November 15, 2007
One of the goals of the STAR-LITE cruise is to collect, when possible, biopsy samples from the dolphin and whale species that we come across during the ship transects. The samples are conducted to gather genetic information about the various schools of dolphins and whales in the Eastern Tropical Pacific that may be impacted by the tuna fishery in the area. The primary samples taken are ones that are directly impacted by the fisheries. The secondary samples are ones taken of "species of interest" such as blue whales, beaked whales, fin whales, and humpback whales.
In a previous journal entry, I explained how the samples are taken. There are scientists that are positioned at the bow if the schools are coming close to the ship with crossbows and the biopsy darts.
I got to see them in action! We had a large school of approximately 40 spotted dolphins which were bow riding, giving the scientists as great opportunity to gather a biopsy sample. There was a scientist on either side of the bow taking aim at the dolphin as they came to the surface. Juan Carlos was successful! He got the sample back onboard and continued attempts for another sample. The process is pretty tricky because the ship is moving, the animals are moving, as well as the wind blowing. All things need to align to collect the samples. The dolphin in this area are not "fond" of large ships because of the tuna boats so when one gets close, the challenge begins!

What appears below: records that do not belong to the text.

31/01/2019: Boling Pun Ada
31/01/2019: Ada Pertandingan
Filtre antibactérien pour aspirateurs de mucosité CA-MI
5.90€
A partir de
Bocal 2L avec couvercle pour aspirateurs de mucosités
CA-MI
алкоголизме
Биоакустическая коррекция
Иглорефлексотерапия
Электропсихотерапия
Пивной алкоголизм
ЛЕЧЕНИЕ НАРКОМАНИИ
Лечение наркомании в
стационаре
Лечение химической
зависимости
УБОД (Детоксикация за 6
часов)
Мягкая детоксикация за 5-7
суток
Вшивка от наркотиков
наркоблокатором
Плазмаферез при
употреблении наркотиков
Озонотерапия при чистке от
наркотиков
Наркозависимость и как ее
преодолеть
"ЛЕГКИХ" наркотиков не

The school of dolphin finally drifted on their way and he took the sample into the wet lab to prepare for future study on shore. He took the sample, put it in a small vial and stored it in a freezer which is kept at -80 degrees C which will keep the DNA in the sample from denaturing before we get it back to land.
This was the first one taken during this leg and it was great to be able to witness it!
Marine Science Questions:
1. What can DNA samples tell us about the dolphins in this area?
2. Compare and contrast the spotted dolphin in the ETP to the bottlenose dolphins that are in the Gulf of Mexico.